Friday, September 01, 2006

Essay

Sometimes regaling your kids with stories about your adventurous past can come back to haunt you. In our early 20’s, my husband and I meandered through Columbia, Ecuador, and Peru. At the time, people thought we were strange. Why weren’t we buying train passes and backpacking through Europe? South America was a cheaper destination but also, it was more exotic and mysterious. I’ve never regretted that trip as it came at a unique moment in time before we settled down to real jobs and structured lives. Years later when I became a suburban carpool queen and believed that my daring spirit would forever be clogged in loads of laundry, cheerios squished under car seats, and nights with never enough sleep; I would let my mind wander to a path along the Urubamba Valley or a misty Santa Marta sunrise.

It didn’t come as a surprise when my daughter wanted to trek by herself in Nepal or live in Wyoming for a few years. She had grown up listening to my stories about hiking to the Sacsahuaman ruins outside of Cuzco, Peru and riding a mule in the Andean foothills beyond Otavalo, Ecuador. While in Nepal, she was good about faxing messages and phoning when she could. I admired her self-confidence and her strength. The Wyoming move was harder for me because it was potentially long-term. I fought back my tears as her favorite stuffed animals, books, sweatshirts and ski boots spilled out of boxes onto our driveway.

Our older son has had his own forays. Moving to Manhattan right before 9/11 and dealing with the physical and emotional chaos that ensued was challenging enough. Last winter after months of training and preparation, he summitted Kilimanjaro, went on safari in Tanzania, and swam in the Indian Ocean by the shores of Zanzibar.
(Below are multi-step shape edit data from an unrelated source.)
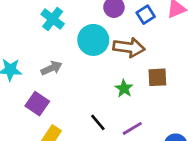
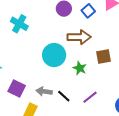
cyan circle: (93, 40) -> (54, 55), moved
gray arrow: (51, 68) -> (44, 91), moved, turned -140

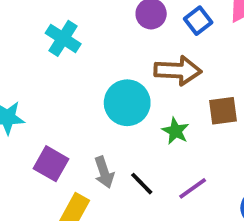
gray arrow: (44, 91) -> (104, 172), turned -119

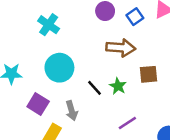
cyan circle: (127, 103) -> (59, 68), moved
black line: (142, 184) -> (94, 88), moved

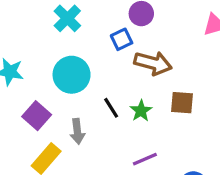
blue square: (135, 17) -> (122, 39), moved

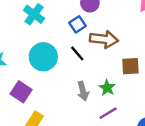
black line: (111, 108) -> (77, 53), moved
green star: (141, 111) -> (107, 88), moved
gray arrow: (77, 131) -> (83, 91), moved

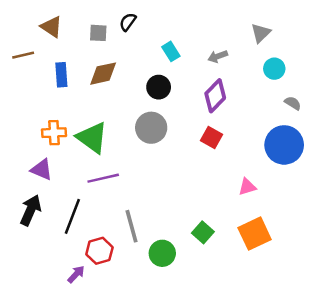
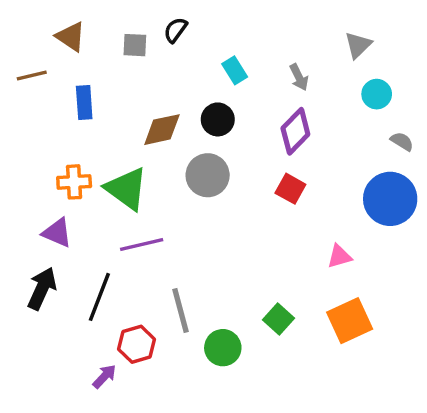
gray arrow: (218, 56) -> (299, 77), turned -96
brown diamond: (103, 74) -> (162, 130), moved

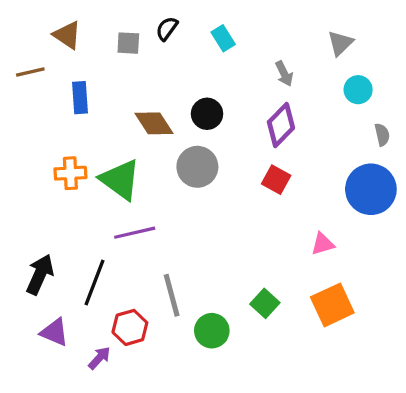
cyan rectangle: (235, 70) -> (223, 38), moved
brown diamond: (162, 130) -> (154, 123), turned 69
gray semicircle: (402, 141) -> (382, 135), turned 45
purple triangle: (57, 233) -> (54, 332), moved

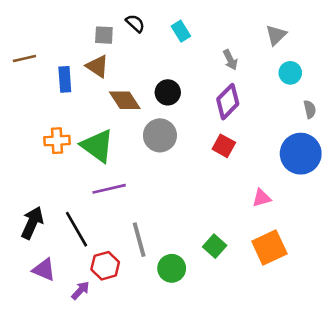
black semicircle: (167, 29) -> (135, 23), turned 96
brown triangle: (67, 35) -> (97, 66), moved
black line: (95, 282) -> (77, 229), turned -51

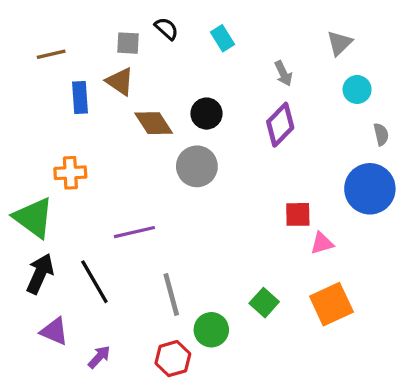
brown line: (24, 59) -> (51, 54), moved
green triangle: (97, 146) -> (34, 218), moved
red square: (224, 146) -> (298, 214), moved, turned -30
red hexagon: (105, 266) -> (173, 359), moved

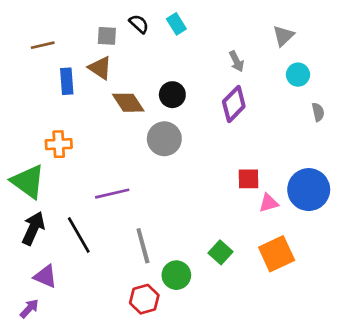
cyan rectangle: (223, 38) -> (176, 24), moved
blue circle: (370, 189) -> (309, 190), moved
purple arrow: (99, 357) -> (29, 309), moved

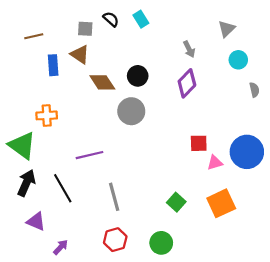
green circle: (176, 275) -> (161, 243), moved
purple arrow: (29, 309) -> (61, 247), moved

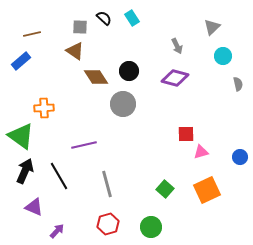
blue rectangle: (53, 65) -> (21, 61), moved, turned 54
purple diamond: (187, 83) -> (175, 78), turned 60
blue circle: (247, 152) -> (240, 157), moved, size x0.5

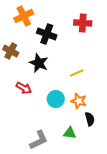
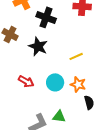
red arrow: (24, 88) -> (26, 81), moved
green triangle: (70, 133) -> (59, 116), moved

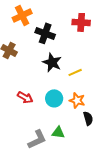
black star: (38, 46) -> (52, 62), moved

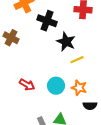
black star: (52, 62) -> (66, 42), moved
black semicircle: (88, 118) -> (90, 106), turned 104

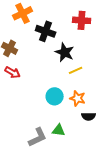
red arrow: (27, 85) -> (13, 72), moved

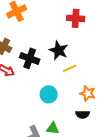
black cross: (46, 31) -> (30, 58), moved
orange star: (78, 98) -> (88, 93), moved

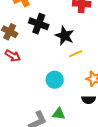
black cross: (30, 58) -> (39, 24), moved

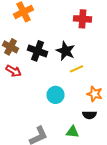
black cross: (39, 24) -> (38, 51), moved
green triangle: (59, 114) -> (72, 132), moved

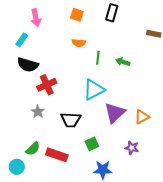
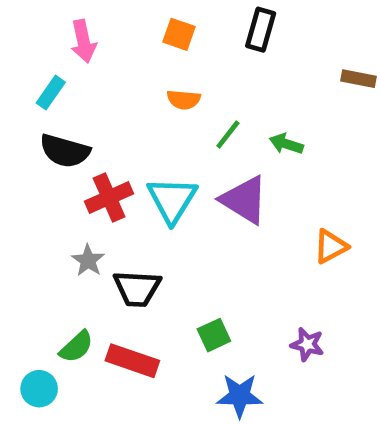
green line: (98, 58) -> (228, 135), turned 32
cyan triangle: (94, 90) -> (172, 200), moved, turned -30
purple triangle: (115, 113) -> (244, 200), moved, turned -45
orange triangle: (142, 117) -> (331, 246), moved
black trapezoid: (71, 120) -> (137, 288), moved

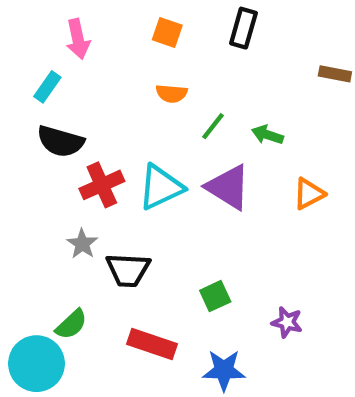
cyan triangle: (172, 200) -> (161, 187), turned 33
orange triangle: (331, 246) -> (309, 194), moved
green square: (214, 335) -> (215, 296), moved
red rectangle: (132, 361) -> (152, 344), moved
cyan circle: (39, 389) -> (36, 364), size x1.6

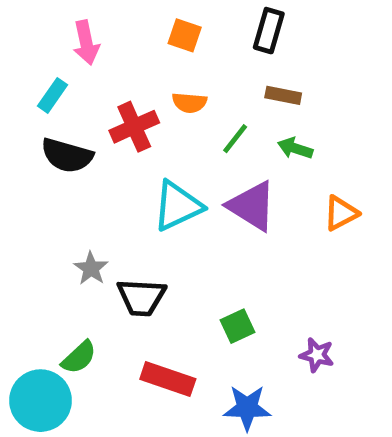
brown rectangle: (335, 74) -> (283, 95), moved
red cross: (102, 185) -> (134, 127), moved

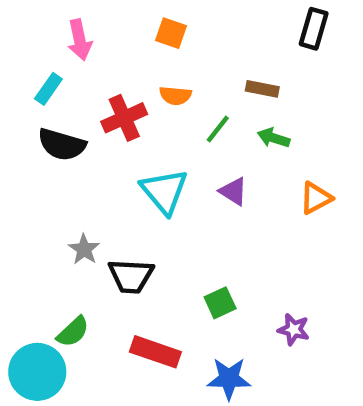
black rectangle: (269, 31) -> (314, 29), moved
cyan triangle: (177, 206) -> (164, 191), turned -45
purple triangle: (252, 206) -> (233, 191), size x0.6

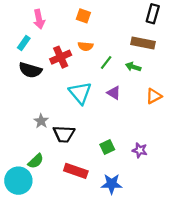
brown rectangle: (262, 89) -> (143, 43), moved, size x1.5
purple star: (294, 330) -> (140, 150), moved

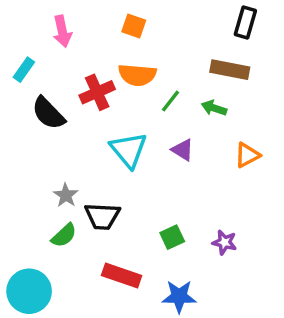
cyan rectangle: (24, 43) -> (24, 70), moved
orange semicircle: (86, 46) -> (137, 75), size x1.5
black semicircle: (30, 70) -> (48, 113), turned 30
green semicircle: (36, 161) -> (64, 235), moved

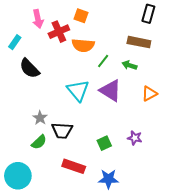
red cross: (97, 92) -> (59, 32), moved
purple triangle: (183, 150) -> (110, 91), size x1.6
purple star: (224, 242) -> (135, 138), moved

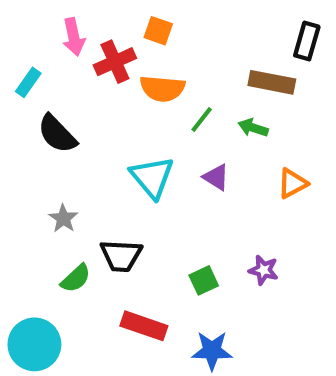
black rectangle: (148, 14) -> (307, 41), moved
purple triangle: (110, 91) -> (216, 177), size x0.6
gray star: (40, 118) -> (63, 219), moved

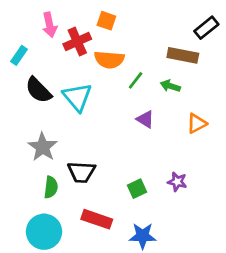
black rectangle: (307, 41) -> (206, 28), turned 35
cyan triangle: (152, 177) -> (77, 97), moved
gray star: (63, 219) -> (43, 147), size x1.5
green semicircle: (76, 278) -> (51, 187), turned -40
cyan circle: (34, 344) -> (44, 232), moved

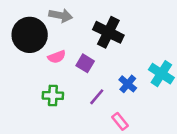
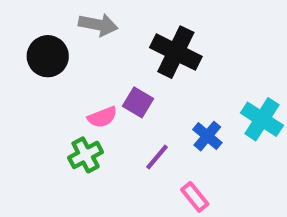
black circle: (30, 35) -> (48, 56), size x0.7
pink semicircle: (57, 57) -> (102, 117), moved
green cross: (53, 96) -> (86, 155), turned -30

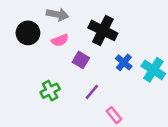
pink semicircle: (102, 117) -> (60, 40), moved
blue cross: (207, 136) -> (124, 62), moved

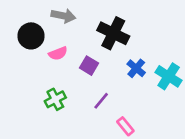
pink semicircle: (60, 40) -> (58, 53), moved

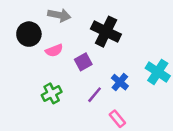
purple square: (89, 66) -> (83, 62), turned 30
blue cross: (136, 68) -> (120, 82), moved

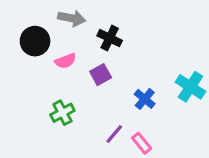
black cross: (106, 32) -> (110, 38), moved, size x0.7
purple line: (95, 95) -> (114, 134), moved

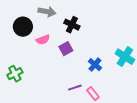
green cross: (62, 113) -> (15, 74), moved
purple line: (114, 134) -> (75, 88), turned 32

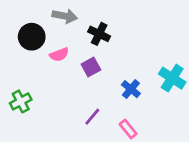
purple line: (75, 88) -> (92, 117), moved, turned -32

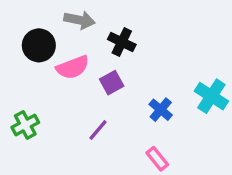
pink semicircle: (59, 55) -> (73, 67), size x1.4
purple line: (92, 117) -> (98, 130), moved

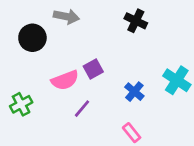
black cross: (122, 42) -> (136, 21), moved
pink semicircle: (73, 67) -> (65, 80), moved

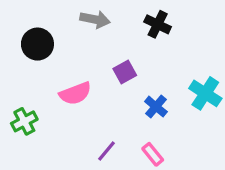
gray arrow: (66, 17) -> (95, 19), moved
purple square: (93, 69) -> (125, 72), moved
purple line: (82, 109) -> (107, 151), moved

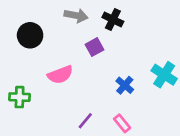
black cross: (158, 24) -> (113, 19), moved
purple square: (125, 72) -> (94, 47), moved
green cross: (24, 121) -> (20, 97), turned 30

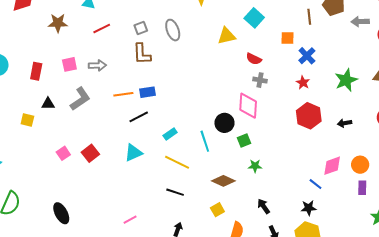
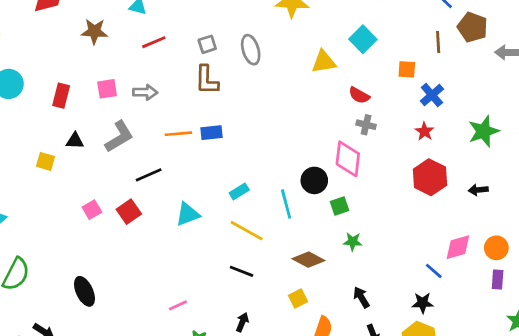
black line: (139, 117) -> (149, 175), moved

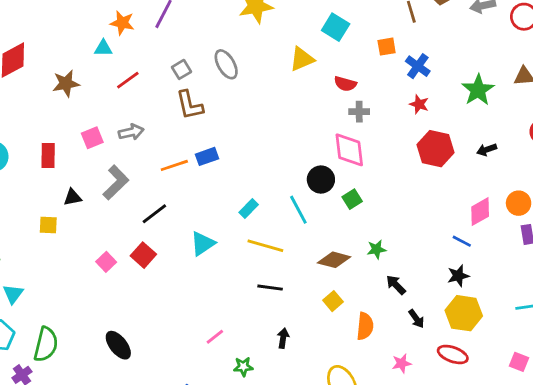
green star: (353, 242) -> (376, 249), moved

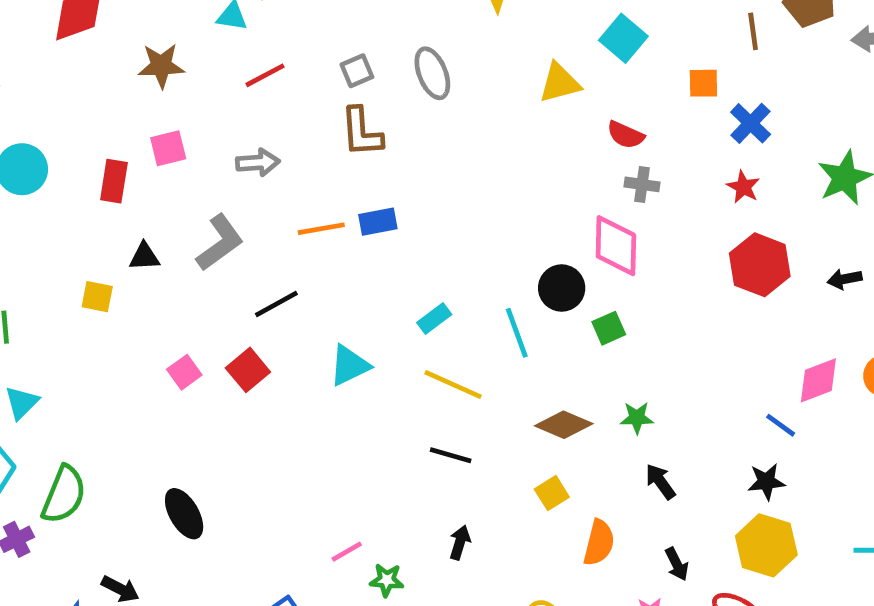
pink square: (92, 138) -> (168, 148), moved
black arrow: (416, 319) -> (677, 564), moved
pink line: (215, 337) -> (347, 552), moved

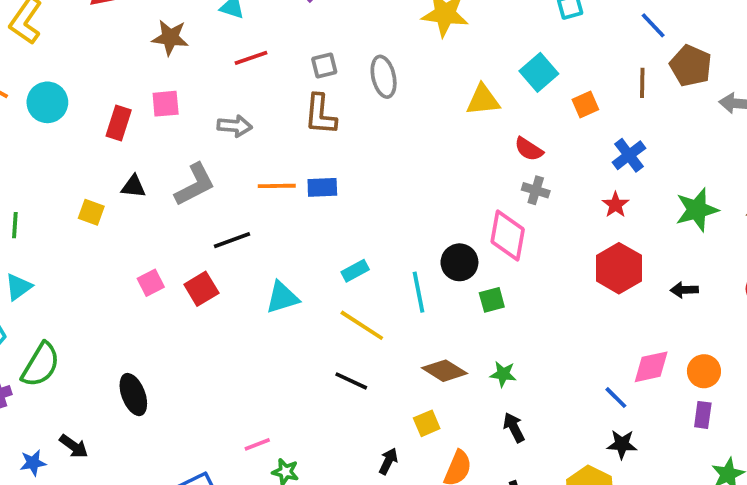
orange square: (703, 83) -> (585, 105), moved, turned -32
black star: (766, 482) -> (622, 444), moved
black arrow: (460, 542) -> (388, 461), moved

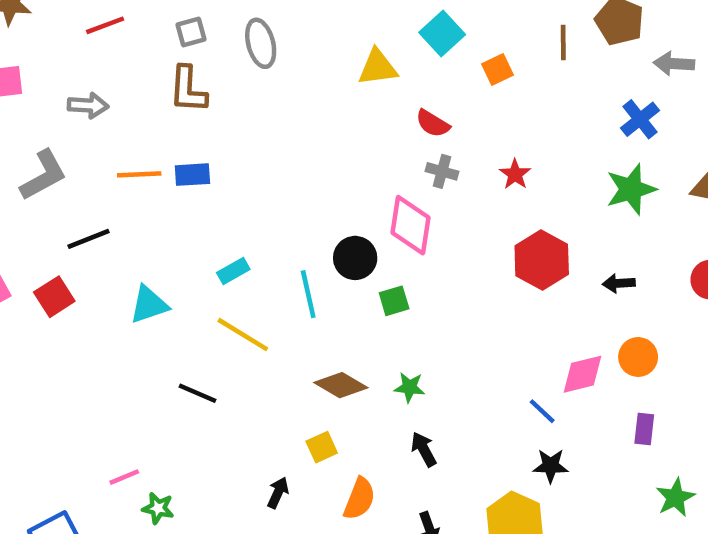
blue cross: (629, 155) -> (640, 119), moved
red star: (616, 205) -> (515, 174), moved
orange circle: (704, 371) -> (638, 357), moved
black line: (351, 381) -> (197, 393), moved

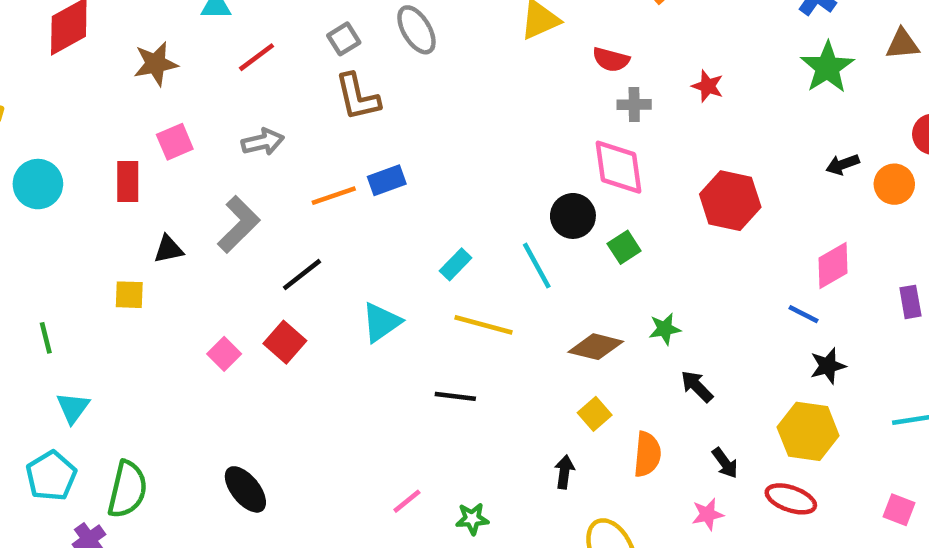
red hexagon: (542, 260) -> (730, 201), moved
orange circle: (638, 357) -> (894, 184), moved
green star: (158, 508) -> (472, 519), moved

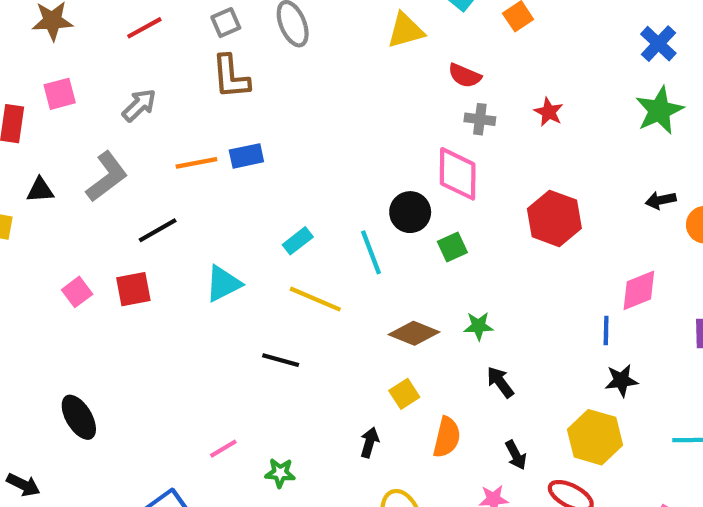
gray arrow: (263, 142) -> (139, 105), turned -39
blue line: (804, 314) -> (606, 331), turned 56
red square: (285, 342) -> (133, 289), turned 30

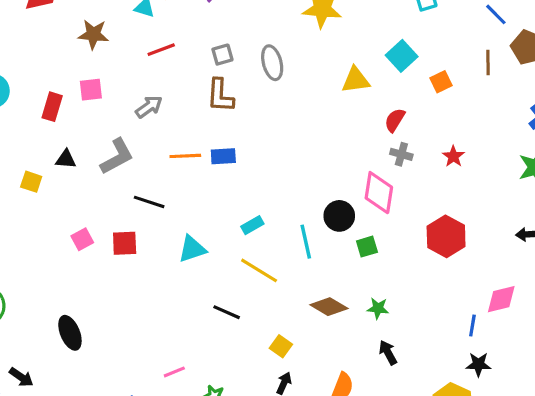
red semicircle: (465, 76) -> (395, 120), turned 90
black line: (158, 230) -> (149, 202), turned 40
yellow square: (404, 394) -> (281, 346), moved, turned -30

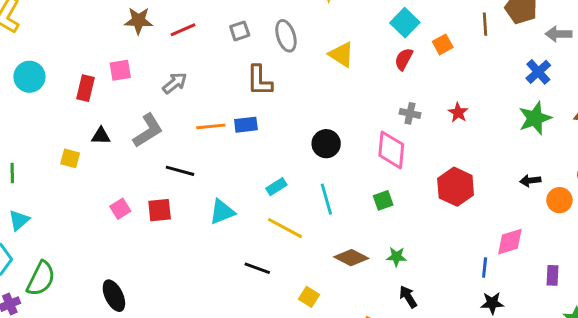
brown star: (93, 34) -> (138, 21), moved
yellow triangle: (356, 80) -> (341, 54), moved, turned 44
brown L-shape: (220, 96) -> (259, 80), moved
red semicircle: (395, 120) -> (404, 59), moved
black circle: (339, 216) -> (326, 144), moved

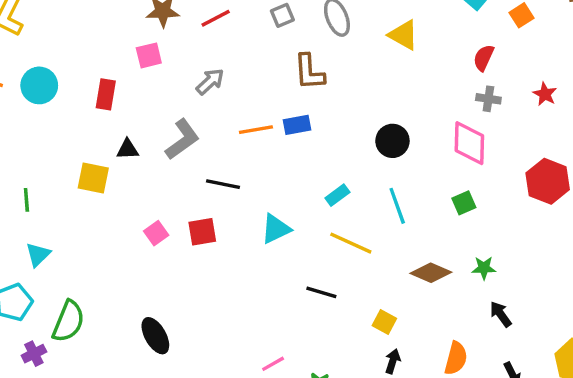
red semicircle: (404, 59) -> (484, 58), moved
pink square: (120, 70) -> (149, 55), moved
yellow square: (70, 158) -> (93, 178), size x1.4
I shouldn’t have been astonished by our younger son’s choice of a destination. As he quickly pointed out to me: “Mom, you had South America!” So I explained that Burma, now known as Myanmar, is a closed country meaning it doesn’t have formal ties with the United States. He stated the obvious, which is that his father and I were in Cuba a few years ago and that too is a country without a diplomatic relationship with ours. But we were on a group tour, and he and his girlfriend will be on their own. My mind can play dangerous tricks. I think about Amy Tan’s recent novel “Saving Fish From Drowning” in which she writes about American tourists kidnapped by rebels in Burma in order to make a point about the military junta in control there.

I know there are good reasons for traveling to countries that are beyond the radar screen. When we come back and talk about our experiences, we beam light onto those who live there. We also broaden our own frame of reference and our appreciation for different viewpoints and cultures. I should be grateful that he wants to step outside the usual and explore, that he wants to seize an extraordinary opportunity before he settles down to serious commitments that will prevent him from taking off for weeks at a time.

It’s true that I’m proud of the young man he has become and even awed by how well he manages. I guess it’s inescapable that kids digest what they’ve heard from their parents and fashion their own journeys. The days are long gone when I could attempt to protect him. As my friend Lindsay marvels: “Don’t you remember the nights when they dragged their quilts into our bedrooms and fell asleep on the floor by our beds?” When they were small, we often wondered aloud if our youngest children would ever sleep through the night by themselves.

Over the next few weeks, I’ll need to meditate, take deep breaths, and many long walks.